The core idea: a glance verifies layout; watching verifies playback, loading, and liveness.* agentvision watch samples frames over a window and judges what changes.

Why this is hard without it

What "looks right" in a screenshot …but is actually broken over time
A video frame is visible Playback is stalled/buffering (frame frozen)
The player chrome rendered The scene is a black frame (decode failed / DRM)
A caption line is shown Captions are mistimed or never change
The dashboard has numbers The live feed stopped updating (silent stall)
The page rendered A transition/loader never finished

The trustworthy core (no API key)

watch reads deterministic signals — the streaming equivalent of our computed-style contrast — straight from the page, not inferred from pixels:

  • <video> playback: currentTime advancing across the window ⇒ playing; not advancing while paused === falsestall/buffering (a hard FAIL). readyState / videoWidth ⇒ has decoded frames (catches black/loading). textTracks ⇒ captions present & showing.
  • Pixel liveness ⇒ is anything changing at all? Stabilization ⇒ did loading converge? Black/blank-frame detection across the window.

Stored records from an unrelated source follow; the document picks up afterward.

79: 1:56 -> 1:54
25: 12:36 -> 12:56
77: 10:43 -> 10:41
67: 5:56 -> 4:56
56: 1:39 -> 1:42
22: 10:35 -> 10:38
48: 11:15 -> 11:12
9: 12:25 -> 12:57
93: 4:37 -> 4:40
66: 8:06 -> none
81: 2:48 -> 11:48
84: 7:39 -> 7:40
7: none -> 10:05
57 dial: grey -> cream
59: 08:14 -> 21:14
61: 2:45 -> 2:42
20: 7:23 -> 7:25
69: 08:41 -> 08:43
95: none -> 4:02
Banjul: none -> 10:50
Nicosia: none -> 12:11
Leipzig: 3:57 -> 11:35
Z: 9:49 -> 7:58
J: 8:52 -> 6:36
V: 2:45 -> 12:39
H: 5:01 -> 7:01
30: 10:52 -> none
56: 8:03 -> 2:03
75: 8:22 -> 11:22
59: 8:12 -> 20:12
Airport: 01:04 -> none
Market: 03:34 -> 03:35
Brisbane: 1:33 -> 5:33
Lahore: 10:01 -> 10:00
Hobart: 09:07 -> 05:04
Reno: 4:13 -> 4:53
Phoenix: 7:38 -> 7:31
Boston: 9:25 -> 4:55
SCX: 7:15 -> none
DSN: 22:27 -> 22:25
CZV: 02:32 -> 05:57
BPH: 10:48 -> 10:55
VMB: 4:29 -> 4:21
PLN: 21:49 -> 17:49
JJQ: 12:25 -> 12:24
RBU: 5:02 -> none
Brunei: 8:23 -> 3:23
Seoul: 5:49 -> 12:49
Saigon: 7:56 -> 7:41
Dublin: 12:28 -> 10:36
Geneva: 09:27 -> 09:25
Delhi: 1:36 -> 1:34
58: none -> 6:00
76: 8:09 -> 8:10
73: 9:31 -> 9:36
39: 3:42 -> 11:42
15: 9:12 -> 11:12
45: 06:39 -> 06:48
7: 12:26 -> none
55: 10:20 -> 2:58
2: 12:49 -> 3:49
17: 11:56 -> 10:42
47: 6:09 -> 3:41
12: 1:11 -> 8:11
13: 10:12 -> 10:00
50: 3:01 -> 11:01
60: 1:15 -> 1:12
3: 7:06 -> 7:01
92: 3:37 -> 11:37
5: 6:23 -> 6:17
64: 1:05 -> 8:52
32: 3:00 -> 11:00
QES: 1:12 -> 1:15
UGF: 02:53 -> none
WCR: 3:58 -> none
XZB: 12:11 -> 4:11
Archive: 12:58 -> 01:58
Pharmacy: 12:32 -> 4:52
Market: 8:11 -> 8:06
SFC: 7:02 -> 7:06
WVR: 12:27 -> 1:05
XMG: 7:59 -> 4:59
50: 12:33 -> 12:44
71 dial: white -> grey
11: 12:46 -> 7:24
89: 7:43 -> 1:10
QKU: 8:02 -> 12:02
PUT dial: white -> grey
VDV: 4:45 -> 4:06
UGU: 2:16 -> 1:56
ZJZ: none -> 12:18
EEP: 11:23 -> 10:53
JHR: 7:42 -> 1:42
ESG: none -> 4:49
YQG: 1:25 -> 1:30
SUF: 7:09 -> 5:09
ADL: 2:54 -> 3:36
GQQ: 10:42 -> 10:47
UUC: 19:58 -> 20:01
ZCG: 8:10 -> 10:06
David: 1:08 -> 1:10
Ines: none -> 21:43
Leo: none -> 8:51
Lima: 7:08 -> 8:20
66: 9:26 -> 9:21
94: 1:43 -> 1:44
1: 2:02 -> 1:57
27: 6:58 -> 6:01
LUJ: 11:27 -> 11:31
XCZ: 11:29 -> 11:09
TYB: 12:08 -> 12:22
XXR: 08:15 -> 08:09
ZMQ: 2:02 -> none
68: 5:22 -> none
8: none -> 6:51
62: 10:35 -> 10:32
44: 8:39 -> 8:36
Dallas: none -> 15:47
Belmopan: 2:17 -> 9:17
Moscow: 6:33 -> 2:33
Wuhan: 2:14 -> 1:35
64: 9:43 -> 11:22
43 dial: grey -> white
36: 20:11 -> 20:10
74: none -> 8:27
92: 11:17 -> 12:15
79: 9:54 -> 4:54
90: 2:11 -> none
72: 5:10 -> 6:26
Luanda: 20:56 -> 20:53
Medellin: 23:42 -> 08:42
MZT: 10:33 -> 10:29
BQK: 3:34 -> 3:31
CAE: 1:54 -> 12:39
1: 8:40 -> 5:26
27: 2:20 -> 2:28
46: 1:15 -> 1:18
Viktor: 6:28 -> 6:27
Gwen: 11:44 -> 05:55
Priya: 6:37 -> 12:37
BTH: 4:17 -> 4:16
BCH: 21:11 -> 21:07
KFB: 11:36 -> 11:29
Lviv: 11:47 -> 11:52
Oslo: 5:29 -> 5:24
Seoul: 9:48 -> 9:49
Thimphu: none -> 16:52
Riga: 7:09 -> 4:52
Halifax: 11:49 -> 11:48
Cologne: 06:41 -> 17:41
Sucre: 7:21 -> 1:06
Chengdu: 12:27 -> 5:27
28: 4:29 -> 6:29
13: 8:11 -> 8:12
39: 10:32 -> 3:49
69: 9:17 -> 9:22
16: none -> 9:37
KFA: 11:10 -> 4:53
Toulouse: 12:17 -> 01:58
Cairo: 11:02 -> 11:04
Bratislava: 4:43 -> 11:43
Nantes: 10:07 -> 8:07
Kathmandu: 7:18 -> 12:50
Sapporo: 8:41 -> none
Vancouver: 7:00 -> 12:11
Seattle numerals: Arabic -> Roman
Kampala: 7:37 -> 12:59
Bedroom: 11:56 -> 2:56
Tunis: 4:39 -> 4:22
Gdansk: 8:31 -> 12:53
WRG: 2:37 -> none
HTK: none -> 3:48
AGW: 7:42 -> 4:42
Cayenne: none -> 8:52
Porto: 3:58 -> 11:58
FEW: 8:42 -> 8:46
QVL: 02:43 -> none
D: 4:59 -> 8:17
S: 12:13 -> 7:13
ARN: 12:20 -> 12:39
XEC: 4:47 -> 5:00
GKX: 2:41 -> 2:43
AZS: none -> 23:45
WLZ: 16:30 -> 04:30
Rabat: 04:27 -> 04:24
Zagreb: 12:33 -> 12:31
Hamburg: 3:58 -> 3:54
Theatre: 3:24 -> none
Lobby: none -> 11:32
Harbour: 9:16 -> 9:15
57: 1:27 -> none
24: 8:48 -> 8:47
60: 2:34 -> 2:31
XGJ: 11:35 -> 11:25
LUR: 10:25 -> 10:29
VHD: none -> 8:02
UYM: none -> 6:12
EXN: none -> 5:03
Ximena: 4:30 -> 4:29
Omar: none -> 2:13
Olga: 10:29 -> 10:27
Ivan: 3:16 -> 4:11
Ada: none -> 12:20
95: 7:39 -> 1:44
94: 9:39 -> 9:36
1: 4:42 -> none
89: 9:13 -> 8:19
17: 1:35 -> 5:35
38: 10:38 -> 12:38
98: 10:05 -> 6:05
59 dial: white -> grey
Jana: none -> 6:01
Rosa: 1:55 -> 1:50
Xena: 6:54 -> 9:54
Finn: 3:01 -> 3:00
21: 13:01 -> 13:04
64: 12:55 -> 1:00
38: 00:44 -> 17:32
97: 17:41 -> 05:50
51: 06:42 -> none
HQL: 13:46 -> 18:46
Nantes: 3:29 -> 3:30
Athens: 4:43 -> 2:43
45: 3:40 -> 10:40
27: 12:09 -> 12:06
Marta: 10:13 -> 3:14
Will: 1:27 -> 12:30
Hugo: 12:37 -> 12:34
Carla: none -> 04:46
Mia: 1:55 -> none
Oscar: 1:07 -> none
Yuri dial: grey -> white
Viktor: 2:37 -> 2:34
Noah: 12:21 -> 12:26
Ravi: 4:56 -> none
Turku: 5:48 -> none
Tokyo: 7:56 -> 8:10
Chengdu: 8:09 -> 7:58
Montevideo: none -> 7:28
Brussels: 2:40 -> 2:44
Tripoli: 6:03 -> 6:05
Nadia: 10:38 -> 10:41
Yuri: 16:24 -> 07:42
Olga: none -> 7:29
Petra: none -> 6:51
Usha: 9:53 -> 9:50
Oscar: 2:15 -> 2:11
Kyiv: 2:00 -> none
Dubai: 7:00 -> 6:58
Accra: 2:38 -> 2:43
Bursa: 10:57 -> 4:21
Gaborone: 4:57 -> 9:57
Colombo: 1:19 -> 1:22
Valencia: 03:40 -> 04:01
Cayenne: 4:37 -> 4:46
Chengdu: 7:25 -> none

A vision backend adds a time-aware pass over the sampled frames (stitched into a labeled contact sheet) for semantic judgment — "the scrubber doesn't move", "the ad never returns to content", "the spinner is still up at t=2400ms".

Use it

# Is the player actually playing (and are captions on)?
agentvision watch https://app.example.com/watch/123 --allow-local \
  --frames 6 --interval-ms 500 \
  --expect 'must: the video is playing' --expect 'should: captions are visible'

# Deterministic only (no key), great for CI gates:
agentvision watch http://localhost:3000/player --no-vision --quiet
from agentvision import watch
report = await watch(url, frames=6, interval_ms=500)
signal = report.issues[0].detail["temporal"]   # {moving, stabilized, videos:[{playing,...}]}

Also available as the MCP tool watch_artifact and POST /watch.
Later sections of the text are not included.